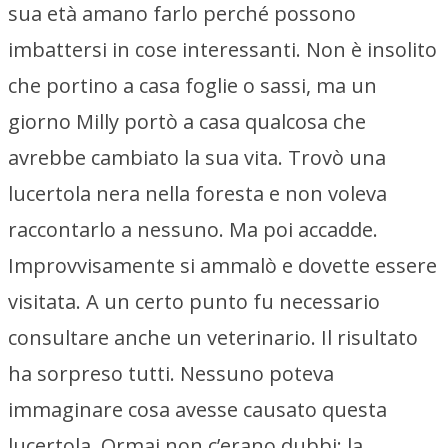
sua età amano farlo perché possono
imbattersi in cose interessanti. Non è insolito
che portino a casa foglie o sassi, ma un
giorno Milly portò a casa qualcosa che
avrebbe cambiato la sua vita. Trovò una
lucertola nera nella foresta e non voleva
raccontarlo a nessuno. Ma poi accadde.
Improvvisamente si ammalò e dovette essere
visitata. A un certo punto fu necessario
consultare anche un veterinario. Il risultato
ha sorpreso tutti. Nessuno poteva
immaginare cosa avesse causato questa
lucertola. Ormai non c’erano dubbi: la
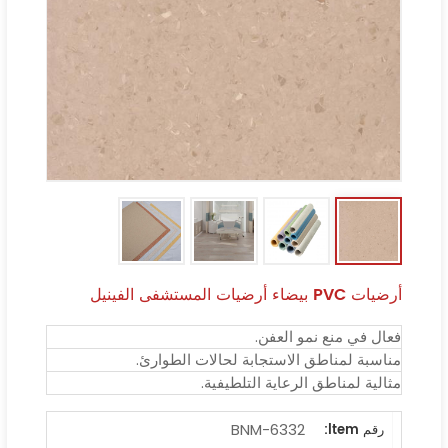
أرضيات PVC بيضاء أرضيات المستشفى الفينيل
فعال في منع نمو العفن.
مناسبة لمناطق الاستجابة لحالات الطوارئ.
مثالية لمناطق الرعاية التلطيفية.
BNM-6332
رقم ltem:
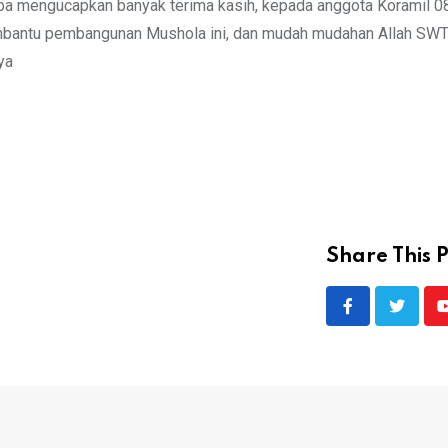
lupa mengucapkan banyak terima kasih, kepada anggota Koramil 
membantu pembangunan Mushola ini, dan mudah mudahan Allah SW
ya
Share This P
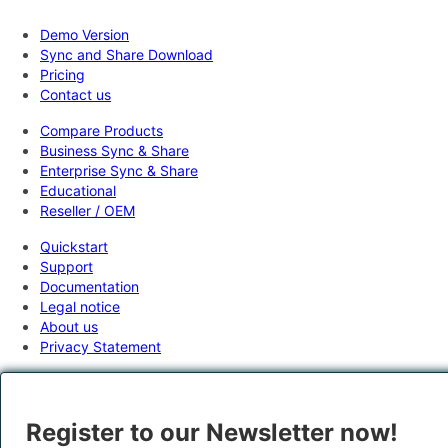
Demo Version
Sync and Share Download
Pricing
Contact us
Compare Products
Business Sync & Share
Enterprise Sync & Share
Educational
Reseller / OEM
Quickstart
Support
Documentation
Legal notice
About us
Privacy Statement
Register to our Newsletter now!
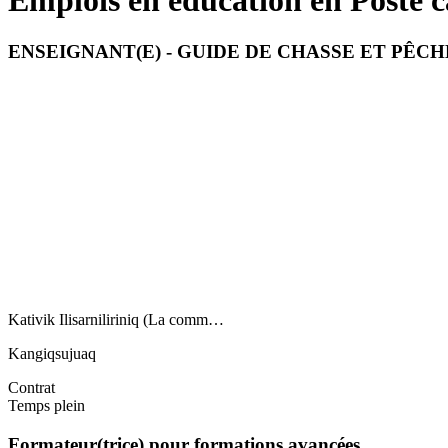
Emplois en éducation en Poste c
ENSEIGNANT(E) - GUIDE DE CHASSE ET PÊC
Kativik Ilisarniliriniq (La comm…
Kangiqsujuaq
Contrat
Temps plein
Formateur(trice) pour formations avancées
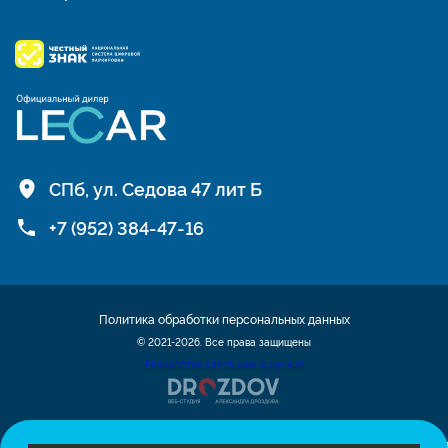
СПб, ул. Седова 47 лит Б
+7 (952) 384-47-16
Политика обработки персональных данных
© 2021-2026. Все права защищены
Разработка сайта шин и дисков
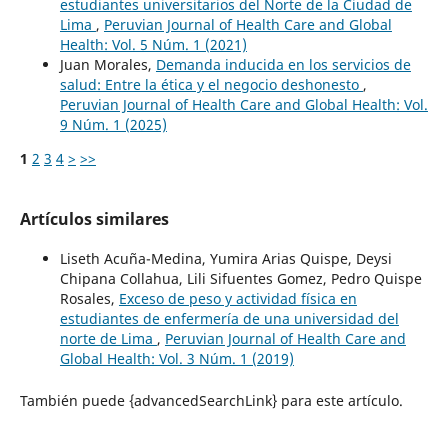
estudiantes universitarios del Norte de la Ciudad de
Lima
,
Peruvian Journal of Health Care and Global
Health: Vol. 5 Núm. 1 (2021)
Juan Morales,
Demanda inducida en los servicios de
salud: Entre la ética y el negocio deshonesto
,
Peruvian Journal of Health Care and Global Health: Vol.
9 Núm. 1 (2025)
1
2
3
4
>
>>
Artículos similares
Liseth Acuña-Medina, Yumira Arias Quispe, Deysi
Chipana Collahua, Lili Sifuentes Gomez, Pedro Quispe
Rosales,
Exceso de peso y actividad física en
estudiantes de enfermería de una universidad del
norte de Lima
,
Peruvian Journal of Health Care and
Global Health: Vol. 3 Núm. 1 (2019)
También puede {advancedSearchLink} para este artículo.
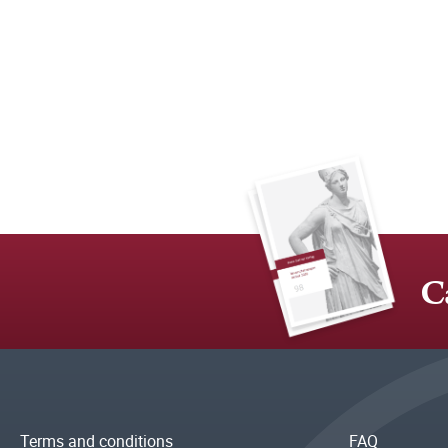
C
Terms and conditions
FAQ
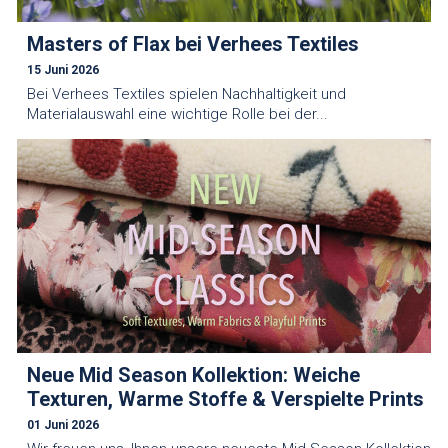
Masters of Flax bei Verhees Textiles
15 Juni 2026
Bei Verhees Textiles spielen Nachhaltigkeit und
Materialauswahl eine wichtige Rolle bei der...
Neue Mid Season Kollektion: Weiche
Texturen, Warme Stoffe & Verspielte Prints
01 Juni 2026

■ ■ ■ ■ ■

* [ACTION ITEM]: Search the records for the word "Share" and copy out every line that holds it.

* [EXERCISE OUTPUT]:
Share This P
Sync and Share Download
Business Sync & Share
Enterprise Sync & Share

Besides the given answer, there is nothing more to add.